*Data records*:
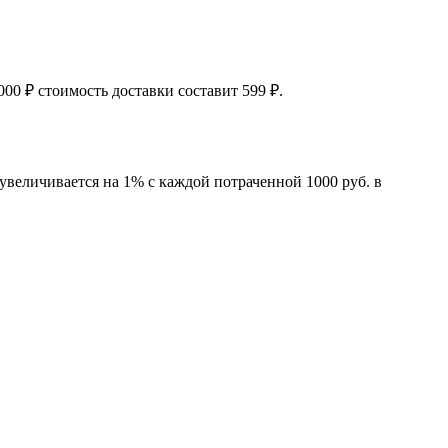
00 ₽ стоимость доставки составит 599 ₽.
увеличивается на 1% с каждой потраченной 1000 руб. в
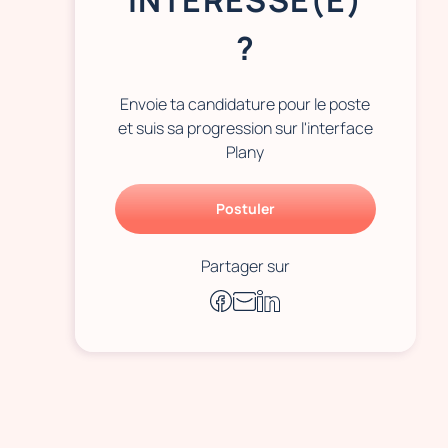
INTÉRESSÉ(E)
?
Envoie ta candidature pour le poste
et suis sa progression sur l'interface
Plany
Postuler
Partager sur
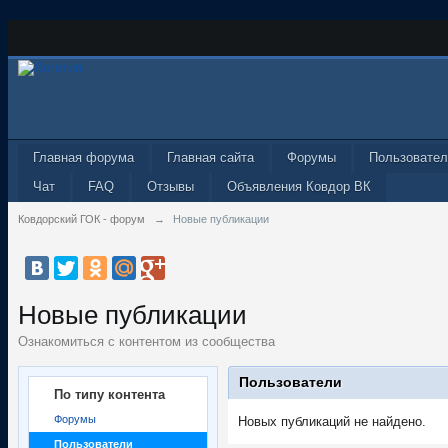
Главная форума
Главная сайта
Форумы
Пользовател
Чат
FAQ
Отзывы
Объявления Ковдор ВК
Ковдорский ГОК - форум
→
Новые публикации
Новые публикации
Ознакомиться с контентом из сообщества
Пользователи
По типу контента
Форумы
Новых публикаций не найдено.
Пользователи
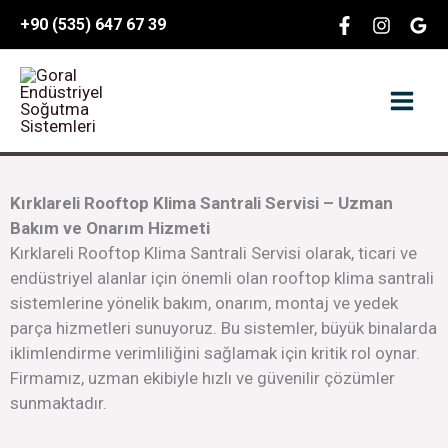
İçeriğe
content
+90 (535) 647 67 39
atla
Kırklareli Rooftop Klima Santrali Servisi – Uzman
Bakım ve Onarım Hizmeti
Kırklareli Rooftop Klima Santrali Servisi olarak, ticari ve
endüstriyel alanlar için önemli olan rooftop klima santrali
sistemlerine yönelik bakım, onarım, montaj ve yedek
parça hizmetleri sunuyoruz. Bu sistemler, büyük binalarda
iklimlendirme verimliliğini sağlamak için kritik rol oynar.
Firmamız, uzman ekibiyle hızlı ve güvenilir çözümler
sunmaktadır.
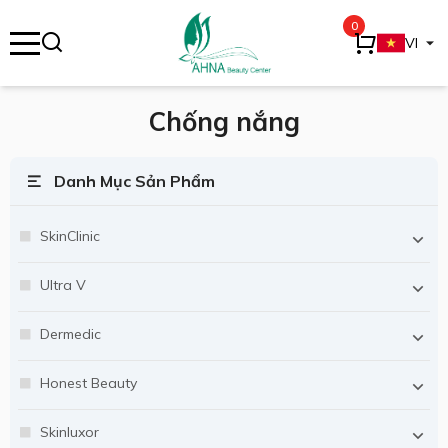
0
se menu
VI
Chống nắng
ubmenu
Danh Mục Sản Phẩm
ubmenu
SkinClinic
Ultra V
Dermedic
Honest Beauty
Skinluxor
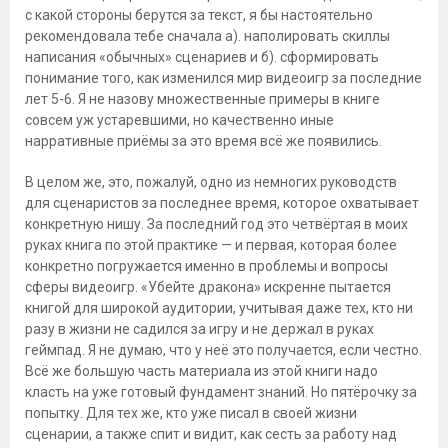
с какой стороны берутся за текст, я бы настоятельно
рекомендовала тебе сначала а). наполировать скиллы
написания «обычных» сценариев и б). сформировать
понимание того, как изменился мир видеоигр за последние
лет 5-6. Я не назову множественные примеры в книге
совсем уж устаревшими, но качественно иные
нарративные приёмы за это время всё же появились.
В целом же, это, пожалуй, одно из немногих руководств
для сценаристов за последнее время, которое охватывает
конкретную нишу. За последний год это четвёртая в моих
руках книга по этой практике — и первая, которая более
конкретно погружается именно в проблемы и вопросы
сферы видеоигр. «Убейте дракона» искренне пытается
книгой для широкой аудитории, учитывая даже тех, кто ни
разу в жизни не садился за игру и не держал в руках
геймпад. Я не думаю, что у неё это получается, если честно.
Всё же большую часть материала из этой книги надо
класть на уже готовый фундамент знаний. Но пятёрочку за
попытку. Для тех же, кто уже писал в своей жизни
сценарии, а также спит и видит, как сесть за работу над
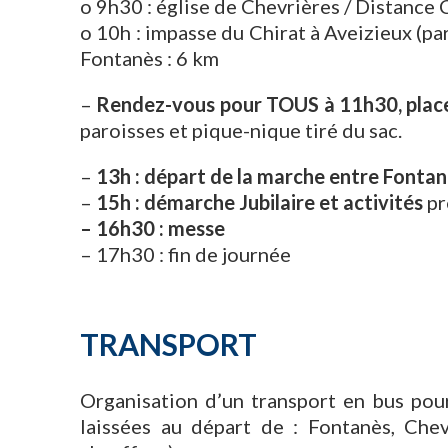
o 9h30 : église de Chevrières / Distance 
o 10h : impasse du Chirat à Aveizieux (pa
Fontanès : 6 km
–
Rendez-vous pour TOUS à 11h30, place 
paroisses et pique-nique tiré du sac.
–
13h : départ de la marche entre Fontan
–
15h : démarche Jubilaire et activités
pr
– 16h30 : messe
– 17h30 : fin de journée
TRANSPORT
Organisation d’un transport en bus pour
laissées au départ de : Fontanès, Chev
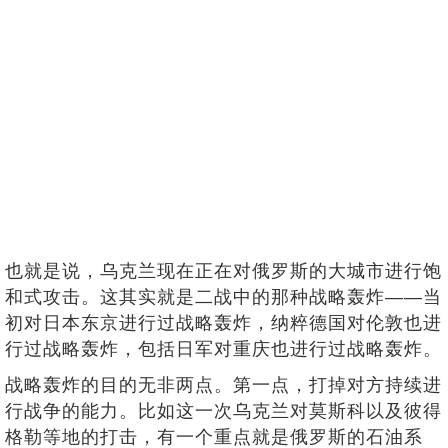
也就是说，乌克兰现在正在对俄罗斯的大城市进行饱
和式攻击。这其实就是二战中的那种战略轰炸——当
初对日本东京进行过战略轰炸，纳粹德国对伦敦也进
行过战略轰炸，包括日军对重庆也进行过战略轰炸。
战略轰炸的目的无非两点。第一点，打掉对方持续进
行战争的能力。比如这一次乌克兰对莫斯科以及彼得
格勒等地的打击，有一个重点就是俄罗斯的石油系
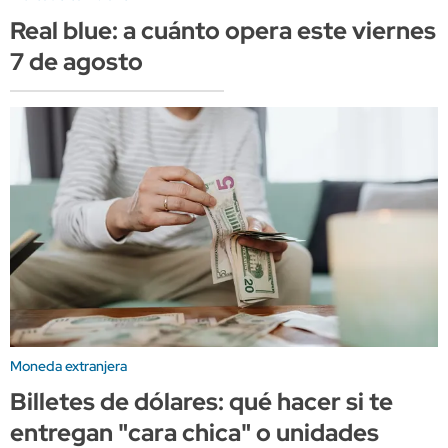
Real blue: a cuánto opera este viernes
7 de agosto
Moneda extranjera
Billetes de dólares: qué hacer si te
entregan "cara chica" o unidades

--

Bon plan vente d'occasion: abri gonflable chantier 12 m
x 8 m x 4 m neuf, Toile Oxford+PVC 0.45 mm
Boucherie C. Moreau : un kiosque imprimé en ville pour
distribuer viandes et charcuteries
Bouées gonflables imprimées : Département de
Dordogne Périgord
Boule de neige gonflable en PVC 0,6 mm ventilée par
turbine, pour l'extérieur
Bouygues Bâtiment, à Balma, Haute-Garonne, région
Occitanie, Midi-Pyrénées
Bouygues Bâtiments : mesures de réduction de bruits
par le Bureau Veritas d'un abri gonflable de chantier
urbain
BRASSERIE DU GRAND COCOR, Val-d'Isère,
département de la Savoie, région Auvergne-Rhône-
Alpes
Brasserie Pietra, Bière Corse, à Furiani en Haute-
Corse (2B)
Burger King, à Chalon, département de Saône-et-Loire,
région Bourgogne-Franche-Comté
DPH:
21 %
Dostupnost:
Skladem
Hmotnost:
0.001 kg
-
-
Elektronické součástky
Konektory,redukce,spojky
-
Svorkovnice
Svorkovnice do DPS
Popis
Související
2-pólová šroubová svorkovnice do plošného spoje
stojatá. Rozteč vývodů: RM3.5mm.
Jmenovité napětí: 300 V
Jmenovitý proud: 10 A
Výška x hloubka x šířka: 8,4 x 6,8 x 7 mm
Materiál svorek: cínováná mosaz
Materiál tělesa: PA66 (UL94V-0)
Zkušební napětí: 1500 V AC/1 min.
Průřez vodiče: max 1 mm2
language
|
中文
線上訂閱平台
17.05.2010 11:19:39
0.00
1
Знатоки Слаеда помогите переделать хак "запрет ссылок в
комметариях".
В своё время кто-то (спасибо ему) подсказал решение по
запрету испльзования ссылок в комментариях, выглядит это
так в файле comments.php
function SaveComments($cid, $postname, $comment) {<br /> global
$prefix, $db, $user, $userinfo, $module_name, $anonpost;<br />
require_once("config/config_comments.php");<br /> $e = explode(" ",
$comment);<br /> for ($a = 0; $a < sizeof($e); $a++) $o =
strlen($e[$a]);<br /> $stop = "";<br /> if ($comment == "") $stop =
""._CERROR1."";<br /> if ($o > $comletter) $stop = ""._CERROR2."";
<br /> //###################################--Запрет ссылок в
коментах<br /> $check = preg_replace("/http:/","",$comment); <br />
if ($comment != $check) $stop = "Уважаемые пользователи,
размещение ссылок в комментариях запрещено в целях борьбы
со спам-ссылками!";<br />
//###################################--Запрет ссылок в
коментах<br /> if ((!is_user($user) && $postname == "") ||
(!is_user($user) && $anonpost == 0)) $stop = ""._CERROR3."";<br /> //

*Requirement*: Go through the material above and output exactly the lines from the one containing "рекомендовала тебе сначала" through the one containing "книгой для широкой".

*Solution for this problem*:
рекомендовала тебе сначала а). наполировать скиллы
написания «обычных» сценариев и б). сформировать
понимание того, как изменился мир видеоигр за последние
лет 5-6. Я не назову множественные примеры в книге
совсем уж устаревшими, но качественно иные
нарративные приёмы за это время всё же появились.
В целом же, это, пожалуй, одно из немногих руководств
для сценаристов за последнее время, которое охватывает
конкретную нишу. За последний год это четвёртая в моих
руках книга по этой практике — и первая, которая более
конкретно погружается именно в проблемы и вопросы
сферы видеоигр. «Убейте дракона» искренне пытается
книгой для широкой аудитории, учитывая даже тех, кто ни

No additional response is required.